* [What the task asks]:
Wherever a picture appears, leave it out, and transcribe the rest of the records exactly.

======== Data for review ========

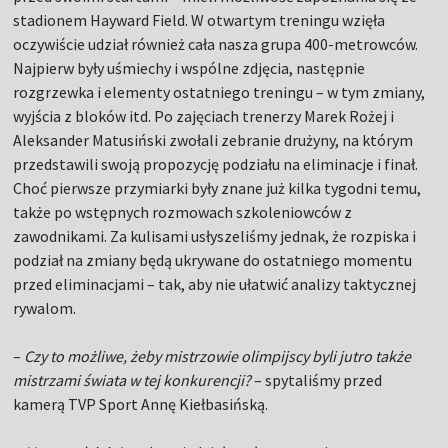
stadionem Hayward Field. W otwartym treningu wzięła
oczywiście udział również cała nasza grupa 400-metrowców.
Najpierw były uśmiechy i wspólne zdjęcia, następnie
rozgrzewka i elementy ostatniego treningu – w tym zmiany,
wyjścia z bloków itd. Po zajęciach trenerzy Marek Rożej i
Aleksander Matusiński zwołali zebranie drużyny, na którym
przedstawili swoją propozycję podziału na eliminacje i finał.
Choć pierwsze przymiarki były znane już kilka tygodni temu,
także po wstępnych rozmowach szkoleniowców z
zawodnikami. Za kulisami usłyszeliśmy jednak, że rozpiska i
podział na zmiany będą ukrywane do ostatniego momentu
przed eliminacjami – tak, aby nie ułatwić analizy taktycznej
rywalom.
–
Czy to możliwe, żeby mistrzowie olimpijscy byli jutro także
mistrzami świata w tej konkurencji?
– spytaliśmy przed
kamerą TVP Sport Annę Kiełbasińską.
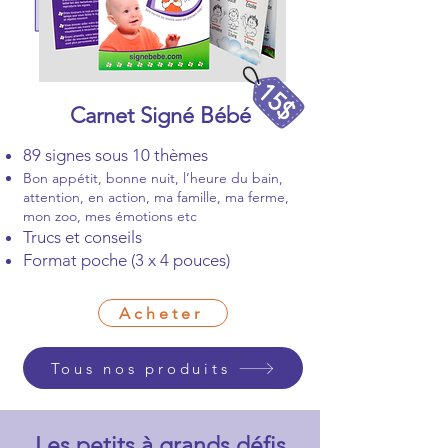
15$
Carnet Signé Bébé
89 signes sous 10 thèmes
Bon appétit, bonne nuit, l’heure du bain,
attention, en action, ma famille, ma ferme,
mon zoo, mes émotions etc
Trucs et conseils
Format poche (3 x 4 pouces)
Acheter
Tous nos produits
Les petits à grands défis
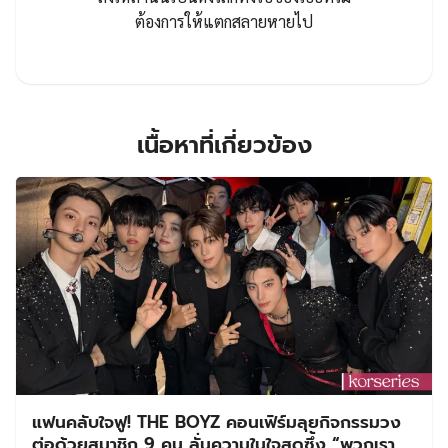
ต้องการให้แตกสลายหายไป
เนื้อหาที่เกี่ยวข้อง
แฟนคลับใจฟู! THE BOYZ คอนเฟิร์มลุยกิจกรรมวง
ต่อด้วยสมาชิก 9 คน ลั่นความในใจสุดซึ้ง “พวกเรา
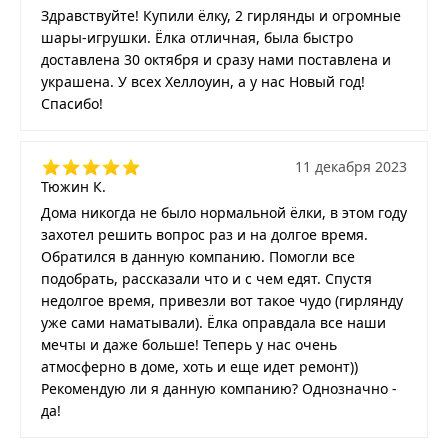
Здравствуйте! Купили ёлку, 2 гирлянды и огромные
шары-игрушки. Ёлка отличная, была быстро
доставлена 30 октября и сразу нами поставлена и
украшена. У всех Хеллоуин, а у нас Новый год!
Спасибо!
11 декабря 2023
Тюжин К.
Дома никогда не было нормальной ёлки, в этом году
захотел решить вопрос раз и на долгое время.
Обратился в данную компанию. Помогли все
подобрать, рассказали что и с чем едят. Спустя
недолгое время, привезли вот такое чудо (гирлянду
уже сами наматывали). Ёлка оправдала все наши
мечты и даже больше! Теперь у нас очень
атмосферно в доме, хоть и еще идет ремонт))
Рекомендую ли я данную компанию? Однозначно -
да!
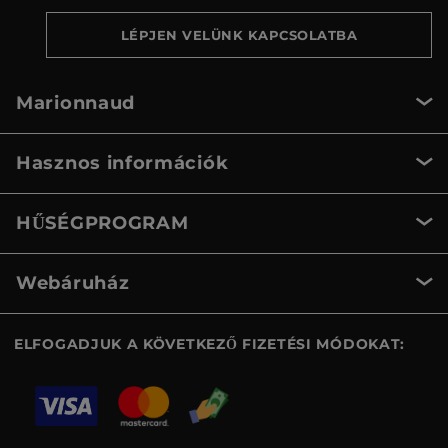
LÉPJEN VELÜNK KAPCSOLATBA
Marionnaud
Hasznos információk
HŰSÉGPROGRAM
Webáruház
ELFOGADJUK A KÖVETKEZŐ FIZETÉSI MÓDOKAT:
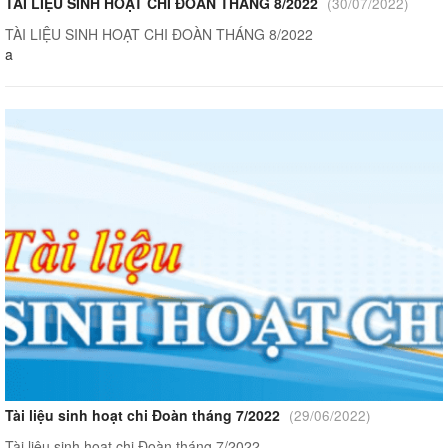
TÀI LIỆU SINH HOẠT CHI ĐOÀN THÁNG 8/2022
(30/07/2022)
TÀI LIỆU SINH HOẠT CHI ĐOÀN THÁNG 8/2022
a
Tài liệu sinh hoạt chi Đoàn tháng 7/2022
(29/06/2022)
Tài liệu sinh hoạt chi Đoàn tháng 7/2022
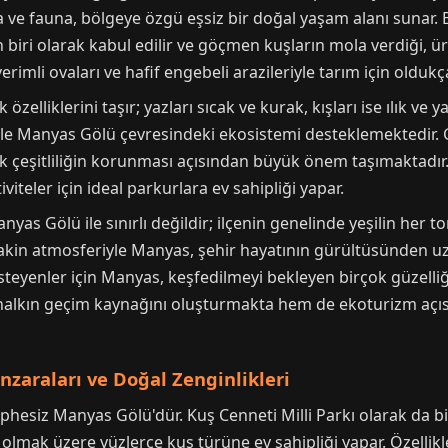
ve fauna, bölgeye özgü eşsiz bir doğal yaşam alanı sunar. B
biri olarak kabul edilir ve göçmen kuşların mola verdiği, ür
rimli ovaları ve hafif engebeli arazileriyle tarım için oldukça 
özelliklerini taşır; yazları sıcak ve kurak, kışları ise ılık ve y
likle Manyas Gölü çevresindeki ekosistemi desteklemektedir. 
jik çeşitliliğin korunması açısından büyük önem taşımaktadır
viteler için ideal parkurlara ev sahipliği yapar.
yas Gölü ile sınırlı değildir; ilçenin genelinde yeşilin her 
sakin atmosferiyle Manyas, şehir hayatının gürültüsünden uz
 isteyenler için Manyas, keşfedilmeyi bekleyen birçok güzell
halkın geçim kaynağını oluşturmakta hem de ekoturizm açıs
zaraları ve Doğal Zenginlikleri
phesiz Manyas Gölü'dür. Kuş Cenneti Milli Parkı olarak da bil
r olmak üzere yüzlerce kuş türüne ev sahipliği yapar. Özellik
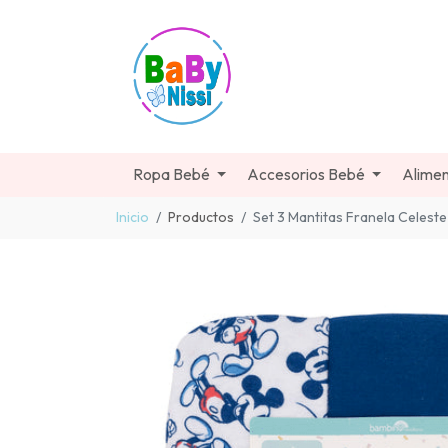
Ropa Bebé
Accesorios Bebé
Alimen
Inicio
Productos
Set 3 Mantitas Franela Celeste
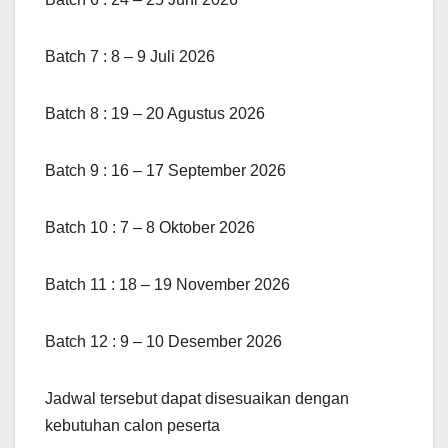
Batch 7 : 8 – 9 Juli 2026
Batch 8 : 19 – 20 Agustus 2026
Batch 9 : 16 – 17 September 2026
Batch 10 : 7 – 8 Oktober 2026
Batch 11 : 18 – 19 November 2026
Batch 12 : 9 – 10 Desember 2026
Jadwal tersebut dapat disesuaikan dengan
kebutuhan calon peserta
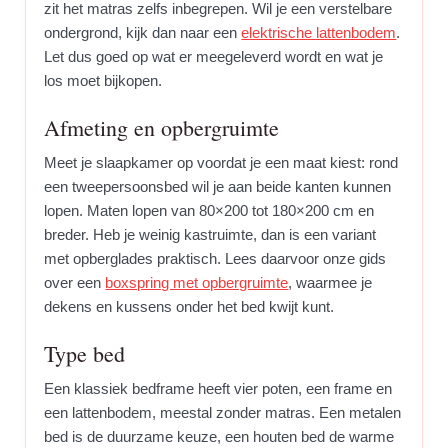
zit het matras zelfs inbegrepen. Wil je een verstelbare
ondergrond, kijk dan naar een
elektrische lattenbodem
.
Let dus goed op wat er meegeleverd wordt en wat je
los moet bijkopen.
Afmeting en opbergruimte
Meet je slaapkamer op voordat je een maat kiest: rond
een tweepersoonsbed wil je aan beide kanten kunnen
lopen. Maten lopen van 80×200 tot 180×200 cm en
breder. Heb je weinig kastruimte, dan is een variant
met opberglades praktisch. Lees daarvoor onze gids
over een
boxspring met opbergruimte
, waarmee je
dekens en kussens onder het bed kwijt kunt.
Type bed
Een klassiek bedframe heeft vier poten, een frame en
een lattenbodem, meestal zonder matras. Een metalen
bed is de duurzame keuze, een houten bed de warme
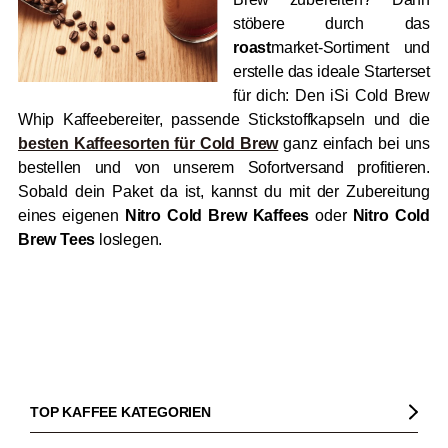
stöbere durch das
roast
market-Sortiment und
erstelle das ideale Starterset
für dich: Den iSi Cold Brew
Whip Kaffeebereiter, passende Stickstoffkapseln und die
besten Kaffeesorten für Cold Brew
ganz einfach bei uns
bestellen und von unserem Sofortversand profitieren.
Sobald dein Paket da ist, kannst du mit der Zubereitung
eines eigenen
Nitro Cold Brew Kaffees
oder
Nitro Cold
Brew Tees
loslegen.
TOP KAFFEE KATEGORIEN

========

* [Expected output]:
stadionem Hayward Field. W otwartym treningu wzięła
oczywiście udział również cała nasza grupa 400-metrowców.
Najpierw były uśmiechy i wspólne zdjęcia, następnie
rozgrzewka i elementy ostatniego treningu – w tym zmiany,
wyjścia z bloków itd. Po zajęciach trenerzy Marek Rożej i
Aleksander Matusiński zwołali zebranie drużyny, na którym
przedstawili swoją propozycję podziału na eliminacje i finał.
Choć pierwsze przymiarki były znane już kilka tygodni temu,
także po wstępnych rozmowach szkoleniowców z
zawodnikami. Za kulisami usłyszeliśmy jednak, że rozpiska i
podział na zmiany będą ukrywane do ostatniego momentu
przed eliminacjami – tak, aby nie ułatwić analizy taktycznej
rywalom.
–
Czy to możliwe, żeby mistrzowie olimpijscy byli jutro także
mistrzami świata w tej konkurencji?
– spytaliśmy przed
kamerą TVP Sport Annę Kiełbasińską.
15$
Carnet Signé Bébé
89 signes sous 10 thèmes
Bon appétit, bonne nuit, l’heure du bain,
attention, en action, ma famille, ma ferme,
mon zoo, mes émotions etc
Trucs et conseils
Format poche (3 x 4 pouces)
Acheter
Tous nos produits
Les petits à grands défis
ต้องการให้แตกสลายหายไป
เนื้อหาที่เกี่ยวข้อง
แฟนคลับใจฟู! THE BOYZ คอนเฟิร์มลุยกิจกรรมวง
ต่อด้วยสมาชิก 9 คน ลั่นความในใจสุดซึ้ง “พวกเรา
Здравствуйте! Купили ёлку, 2 гирлянды и огромные
шары-игрушки. Ёлка отличная, была быстро
доставлена 30 октября и сразу нами поставлена и
украшена. У всех Хеллоуин, а у нас Новый год!
Спасибо!
11 декабря 2023
Тюжин К.
Дома никогда не было нормальной ёлки, в этом году
захотел решить вопрос раз и на долгое время.
Обратился в данную компанию. Помогли все
подобрать, рассказали что и с чем едят. Спустя
недолгое время, привезли вот такое чудо (гирлянду
уже сами наматывали). Ёлка оправдала все наши
мечты и даже больше! Теперь у нас очень
атмосферно в доме, хоть и еще идет ремонт))
Рекомендую ли я данную компанию? Однозначно -
да!
LÉPJEN VELÜNK KAPCSOLATBA
Marionnaud
Hasznos információk
HŰSÉGPROGRAM
Webáruház
ELFOGADJUK A KÖVETKEZŐ FIZETÉSI MÓDOKAT:
TÀI LIỆU SINH HOẠT CHI ĐOÀN THÁNG 8/2022
(30/07/2022)
TÀI LIỆU SINH HOẠT CHI ĐOÀN THÁNG 8/2022
a
Tài liệu sinh hoạt chi Đoàn tháng 7/2022
(29/06/2022)
Tài liệu sinh hoạt chi Đoàn tháng 7/2022
ve fauna, bölgeye özgü eşsiz bir doğal yaşam alanı sunar. B
biri olarak kabul edilir ve göçmen kuşların mola verdiği, ür
rimli ovaları ve hafif engebeli arazileriyle tarım için oldukça 
özelliklerini taşır; yazları sıcak ve kurak, kışları ise ılık ve y
likle Manyas Gölü çevresindeki ekosistemi desteklemektedir. 
jik çeşitliliğin korunması açısından büyük önem taşımaktadır
viteler için ideal parkurlara ev sahipliği yapar.
yas Gölü ile sınırlı değildir; ilçenin genelinde yeşilin her 
sakin atmosferiyle Manyas, şehir hayatının gürültüsünden uz
 isteyenler için Manyas, keşfedilmeyi bekleyen birçok güzell
halkın geçim kaynağını oluşturmakta hem de ekoturizm açıs
zaraları ve Doğal Zenginlikleri
phesiz Manyas Gölü'dür. Kuş Cenneti Milli Parkı olarak da bil
r olmak üzere yüzlerce kuş türüne ev sahipliği yapar. Özellik
Ropa Bebé
Accesorios Bebé
Alimen
Inicio
Productos
Set 3 Mantitas Franela Celeste
Batch 7 : 8 – 9 Juli 2026
Batch 8 : 19 – 20 Agustus 2026
Batch 9 : 16 – 17 September 2026
Batch 10 : 7 – 8 Oktober 2026
Batch 11 : 18 – 19 November 2026
Batch 12 : 9 – 10 Desember 2026
Jadwal tersebut dapat disesuaikan dengan
kebutuhan calon peserta
zit het matras zelfs inbegrepen. Wil je een verstelbare
ondergrond, kijk dan naar een
elektrische lattenbodem
.
Let dus goed op wat er meegeleverd wordt en wat je
los moet bijkopen.
Afmeting en opbergruimte
Meet je slaapkamer op voordat je een maat kiest: rond
een tweepersoonsbed wil je aan beide kanten kunnen
lopen. Maten lopen van 80×200 tot 180×200 cm en
breder. Heb je weinig kastruimte, dan is een variant
met opberglades praktisch. Lees daarvoor onze gids
over een
boxspring met opbergruimte
, waarmee je
dekens en kussens onder het bed kwijt kunt.
Type bed
Een klassiek bedframe heeft vier poten, een frame en
een lattenbodem, meestal zonder matras. Een metalen
bed is de duurzame keuze, een houten bed de warme
stöbere durch das
roast
market-Sortiment und
erstelle das ideale Starterset
für dich: Den iSi Cold Brew
Whip Kaffeebereiter, passende Stickstoffkapseln und die
besten Kaffeesorten für Cold Brew
ganz einfach bei uns
bestellen und von unserem Sofortversand profitieren.
Sobald dein Paket da ist, kannst du mit der Zubereitung
eines eigenen
Nitro Cold Brew Kaffees
oder
Nitro Cold
Brew Tees
loslegen.
TOP KAFFEE KATEGORIEN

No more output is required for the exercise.